CVE-2025-37764 addresses a memory leak vulnerability in the Linux kernel's Direct Rendering Manager (DRM) subsystem, specifically within the Imagination Technologies PowerVR (powervr) graphics driver module. The issue arises from improper handling of firmware image processing during module load and unload operations. When the powervr kernel module is unloaded, the memory allocated to hold the results of firmware image processing was not properly freed, leading to persistent memory leaks. Additionally, if the firmware image processing fails during module load, the allocated firmware GEM (Graphics Execution Manager) objects were not destroyed, causing further memory leaks. These leaks were detected by the kernel memory leak detector (kmemleak), with unreferenced objects of significant size (e.g., 94,208 bytes and 20,480 bytes) remaining allocated after module unload or failed load attempts. The vulnerability is rooted in the pvr_fw_init function within the powervr driver, which allocates memory without ensuring its release under failure or unload conditions. The fix involves explicitly freeing all allocated memory related to firmware image processing and destroying all GEM objects if processing fails, thereby preventing memory leaks. This vulnerability affects specific Linux kernel versions identified by the commit hash cc1aeedb98ad347c06ff59e991b2f94dfb4c565d. No known exploits are currently reported in the wild, and no CVSS score has been assigned yet.

For European organizations, the impact of this vulnerability is primarily related to system stability and resource exhaustion rather than direct compromise of confidentiality or integrity. Memory leaks in kernel modules can lead to gradual depletion of system memory, potentially causing degraded performance, system slowdowns, or crashes, especially on systems heavily utilizing the powervr graphics driver. This can affect servers, workstations, or embedded devices running affected Linux kernel versions with powervr support. Organizations relying on Linux-based infrastructure with powervr hardware or software components may experience increased downtime or require more frequent reboots to mitigate memory exhaustion. While this vulnerability does not directly enable privilege escalation or remote code execution, the resulting denial of service through resource exhaustion could disrupt critical services. European sectors with high dependency on Linux systems for graphics processing, such as telecommunications, automotive, industrial control, and media production, could be more affected. Additionally, embedded systems in IoT or specialized hardware using powervr GPUs may be vulnerable to stability issues. The absence of known exploits reduces immediate risk, but unpatched systems remain susceptible to potential future exploitation or operational disruptions.
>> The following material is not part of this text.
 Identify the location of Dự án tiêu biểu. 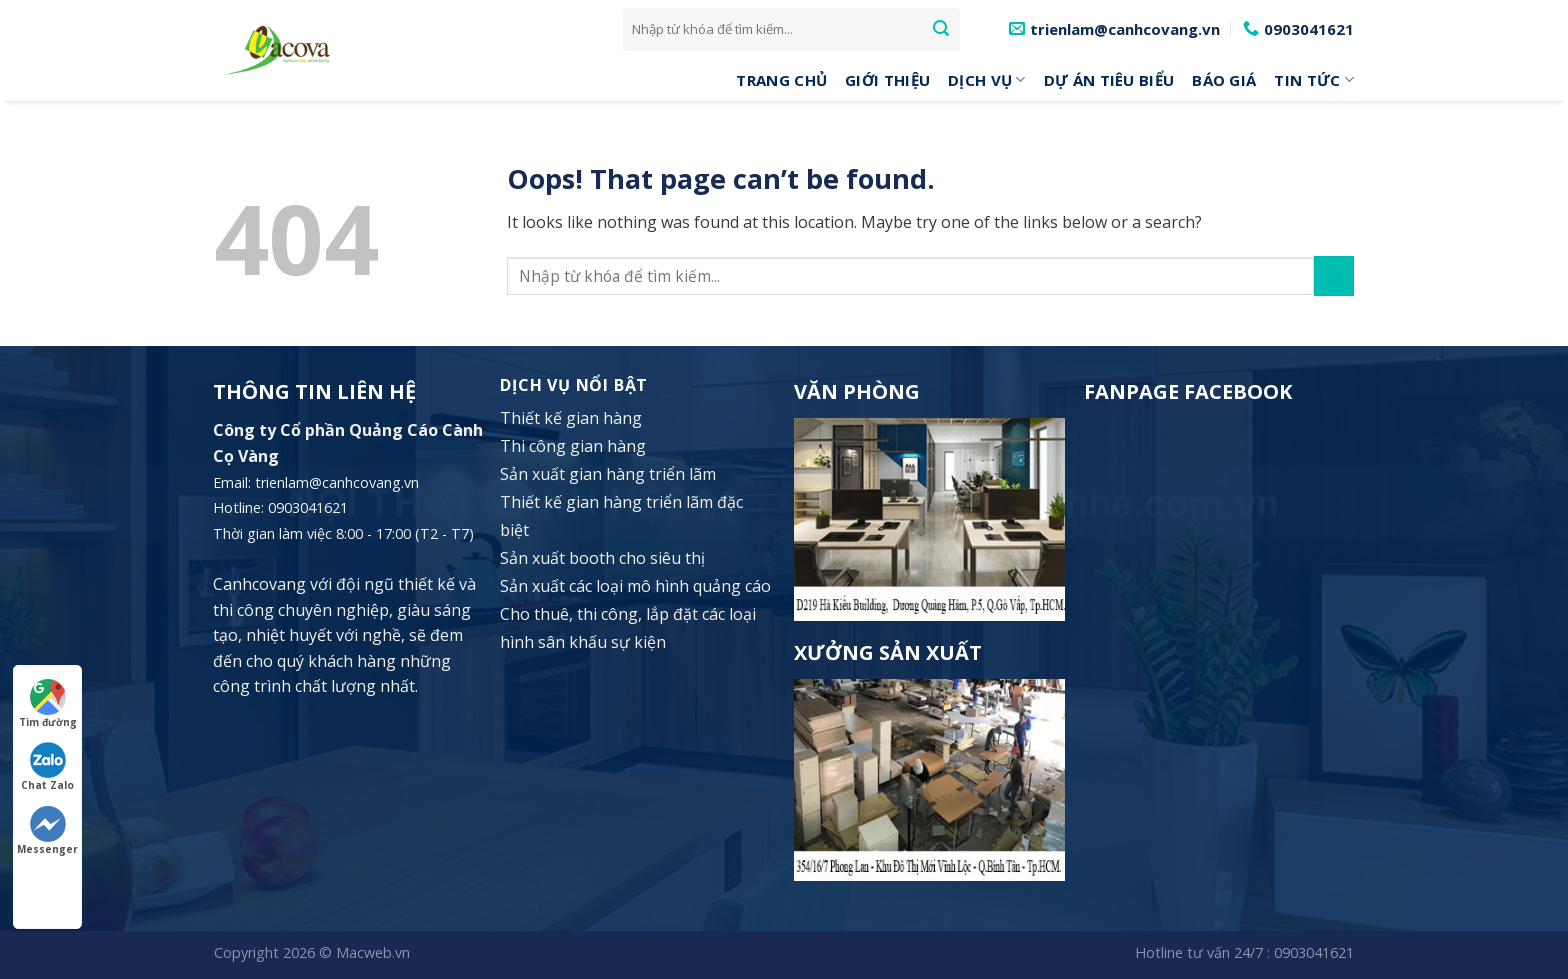
(1109, 80).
To mitigate this vulnerability, European organizations should prioritize updating their Linux kernel to the patched version that includes the fix for CVE-2025-37764. Specifically, ensure that the kernel version includes the commit cc1aeedb98ad347c06ff59e991b2f94dfb4c565d or later. For environments where immediate patching is not feasible, organizations should monitor system memory usage closely on devices using the powervr driver and schedule regular maintenance windows to reboot affected systems to clear leaked memory. Additionally, auditing the use of powervr modules and disabling or unloading them on systems where they are not required can reduce exposure. For embedded or specialized devices, coordinate with hardware vendors to obtain firmware or kernel updates incorporating the fix. Implementing kernel memory leak detection tools like kmemleak in testing environments can help identify residual leaks and verify patch effectiveness. Finally, maintain robust system monitoring and alerting to detect abnormal memory consumption patterns indicative of this vulnerability being triggered.